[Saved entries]
*-*-*

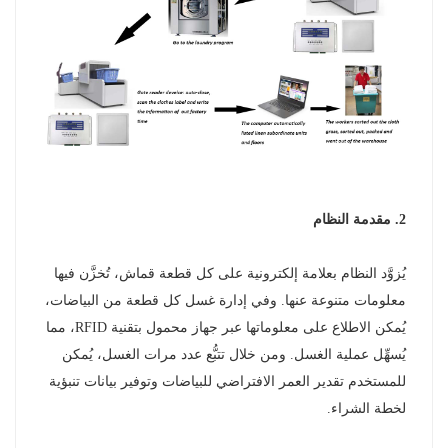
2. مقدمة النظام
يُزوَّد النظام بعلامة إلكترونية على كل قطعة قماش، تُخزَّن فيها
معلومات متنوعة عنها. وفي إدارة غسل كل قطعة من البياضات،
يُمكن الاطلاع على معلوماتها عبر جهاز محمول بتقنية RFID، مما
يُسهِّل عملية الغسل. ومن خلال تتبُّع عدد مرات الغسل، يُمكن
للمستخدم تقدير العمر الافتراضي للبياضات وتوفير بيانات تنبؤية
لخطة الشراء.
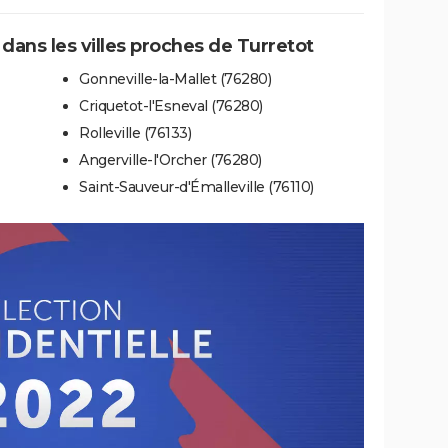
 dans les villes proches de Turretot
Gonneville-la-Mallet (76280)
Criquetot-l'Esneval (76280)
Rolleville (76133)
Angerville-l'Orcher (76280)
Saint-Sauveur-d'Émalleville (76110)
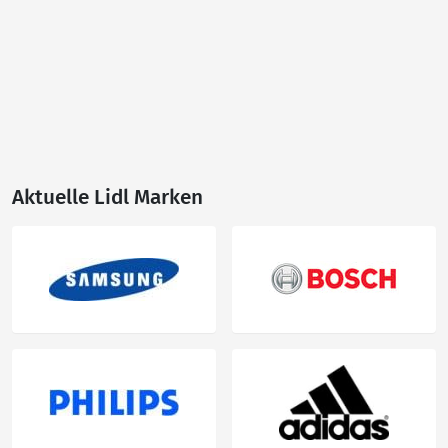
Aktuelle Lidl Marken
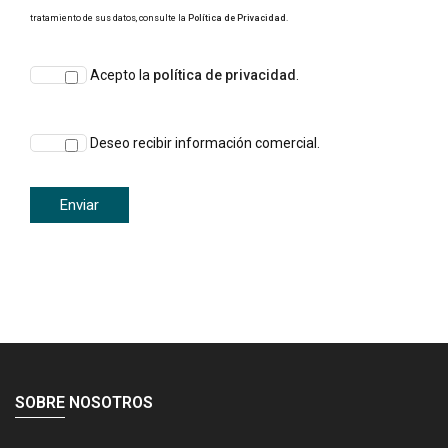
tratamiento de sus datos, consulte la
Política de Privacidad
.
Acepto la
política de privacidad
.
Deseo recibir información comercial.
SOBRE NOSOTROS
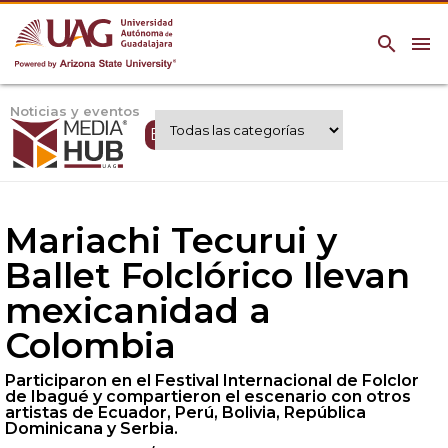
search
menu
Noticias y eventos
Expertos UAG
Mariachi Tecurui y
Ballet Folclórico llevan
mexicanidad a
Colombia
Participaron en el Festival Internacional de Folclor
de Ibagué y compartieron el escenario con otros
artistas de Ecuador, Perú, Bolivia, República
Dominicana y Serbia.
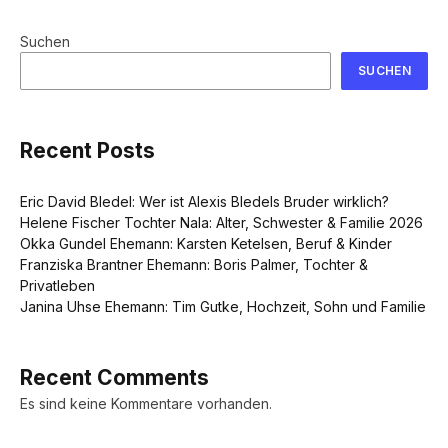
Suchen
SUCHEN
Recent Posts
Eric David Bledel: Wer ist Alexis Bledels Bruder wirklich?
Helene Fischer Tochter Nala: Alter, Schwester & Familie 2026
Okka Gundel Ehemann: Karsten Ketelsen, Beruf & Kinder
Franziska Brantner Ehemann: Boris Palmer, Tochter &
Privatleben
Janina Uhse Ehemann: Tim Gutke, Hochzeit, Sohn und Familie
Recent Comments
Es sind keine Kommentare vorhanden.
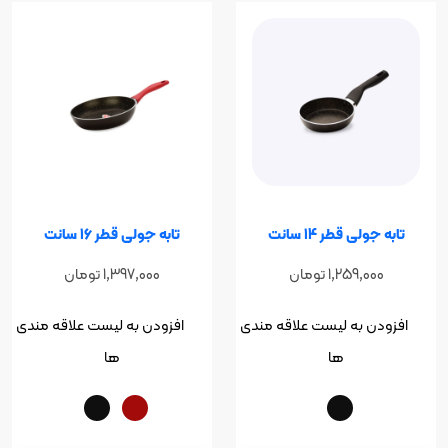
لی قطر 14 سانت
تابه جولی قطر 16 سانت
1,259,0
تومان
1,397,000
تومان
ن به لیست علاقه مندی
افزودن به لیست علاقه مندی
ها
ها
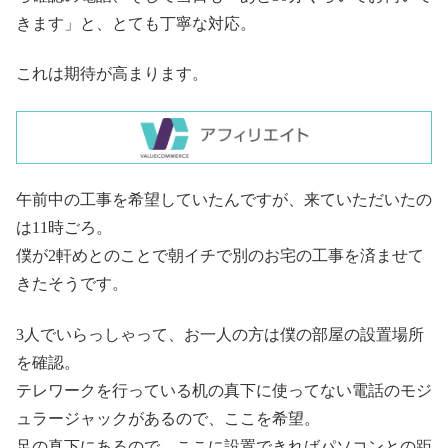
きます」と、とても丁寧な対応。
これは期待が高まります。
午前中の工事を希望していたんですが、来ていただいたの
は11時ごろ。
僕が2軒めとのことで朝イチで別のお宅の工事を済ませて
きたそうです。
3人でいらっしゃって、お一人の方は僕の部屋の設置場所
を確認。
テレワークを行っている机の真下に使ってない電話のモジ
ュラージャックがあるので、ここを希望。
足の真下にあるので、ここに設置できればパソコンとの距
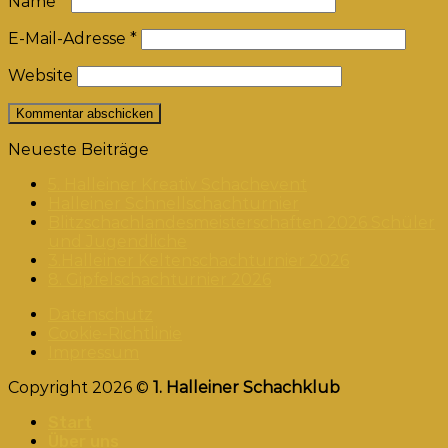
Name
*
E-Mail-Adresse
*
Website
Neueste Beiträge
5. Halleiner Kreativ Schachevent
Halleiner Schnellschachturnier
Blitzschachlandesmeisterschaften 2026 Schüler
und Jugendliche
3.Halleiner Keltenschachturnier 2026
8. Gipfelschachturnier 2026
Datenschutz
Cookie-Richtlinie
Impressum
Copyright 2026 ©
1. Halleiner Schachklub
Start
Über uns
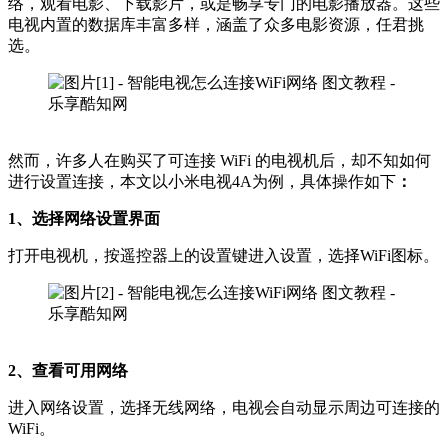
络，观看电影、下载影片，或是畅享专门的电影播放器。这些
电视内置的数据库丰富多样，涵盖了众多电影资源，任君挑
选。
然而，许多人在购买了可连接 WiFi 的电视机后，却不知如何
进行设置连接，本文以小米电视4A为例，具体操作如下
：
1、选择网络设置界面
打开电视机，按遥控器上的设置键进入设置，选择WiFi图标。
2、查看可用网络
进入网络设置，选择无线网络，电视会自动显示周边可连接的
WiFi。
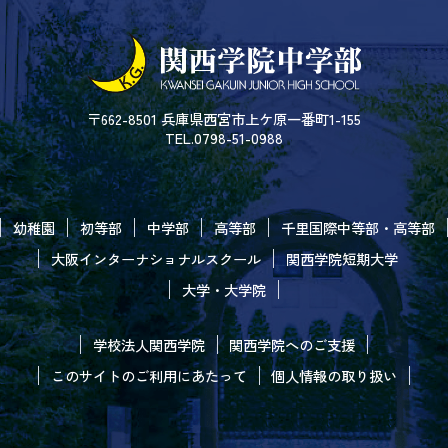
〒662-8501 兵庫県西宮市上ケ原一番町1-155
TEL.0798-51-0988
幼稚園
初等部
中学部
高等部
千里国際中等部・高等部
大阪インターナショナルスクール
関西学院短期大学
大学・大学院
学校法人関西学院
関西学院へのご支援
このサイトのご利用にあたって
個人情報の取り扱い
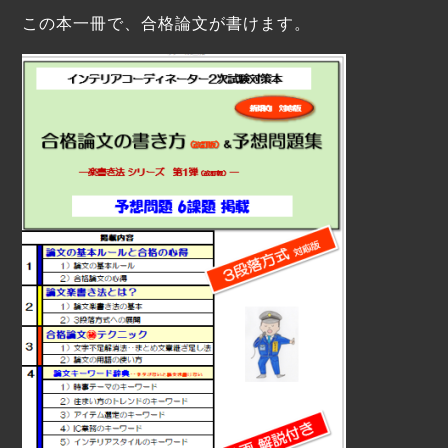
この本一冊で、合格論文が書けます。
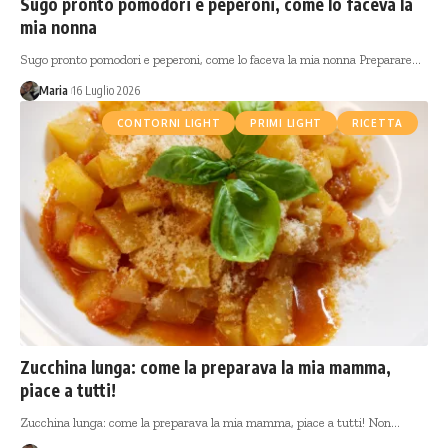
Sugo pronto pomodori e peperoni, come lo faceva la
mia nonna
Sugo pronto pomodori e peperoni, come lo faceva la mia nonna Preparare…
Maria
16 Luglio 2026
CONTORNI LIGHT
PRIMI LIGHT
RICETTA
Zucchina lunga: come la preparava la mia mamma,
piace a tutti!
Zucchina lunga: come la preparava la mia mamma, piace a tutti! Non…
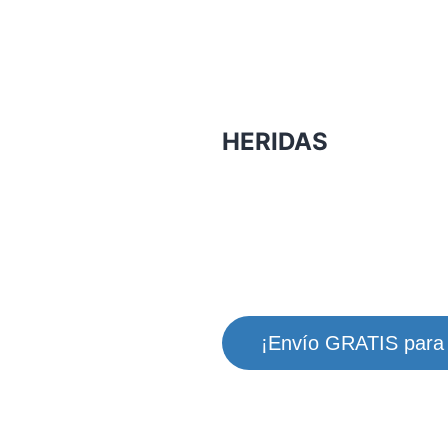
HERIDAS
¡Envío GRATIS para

*-*-*

What the task requires
The answer must be an exact transcription of the lines from the one containing "Copyright 2026 ©" through the last line of the records above, both included, with no pictures.

Finished exercise
Copyright 2026 ©
1. Halleiner Schachklub
Start
Über uns
络，观看电影、下载影片，或是畅享专门的电影播放器。这些
电视内置的数据库丰富多样，涵盖了众多电影资源，任君挑
选。
然而，许多人在购买了可连接 WiFi 的电视机后，却不知如何
进行设置连接，本文以小米电视4A为例，具体操作如下
：
1、选择网络设置界面
打开电视机，按遥控器上的设置键进入设置，选择WiFi图标。
2、查看可用网络
进入网络设置，选择无线网络，电视会自动显示周边可连接的
WiFi。
〒662-8501 兵庫県西宮市上ケ原一番町1-155
TEL.0798-51-0988
幼稚園
初等部
中学部
高等部
千里国際中等部・高等部
大阪インターナショナルスクール
関西学院短期大学
大学・大学院
学校法人関西学院
関西学院へのご支援
このサイトのご利用にあたって
個人情報の取り扱い
この本一冊で、合格論文が書けます。
Sugo pronto pomodori e peperoni, come lo faceva la
mia nonna
Sugo pronto pomodori e peperoni, come lo faceva la mia nonna Preparare…
Maria
16 Luglio 2026
CONTORNI LIGHT
PRIMI LIGHT
RICETTA
Zucchina lunga: come la preparava la mia mamma,
piace a tutti!
Zucchina lunga: come la preparava la mia mamma, piace a tutti! Non…
HERIDAS
¡Envío GRATIS para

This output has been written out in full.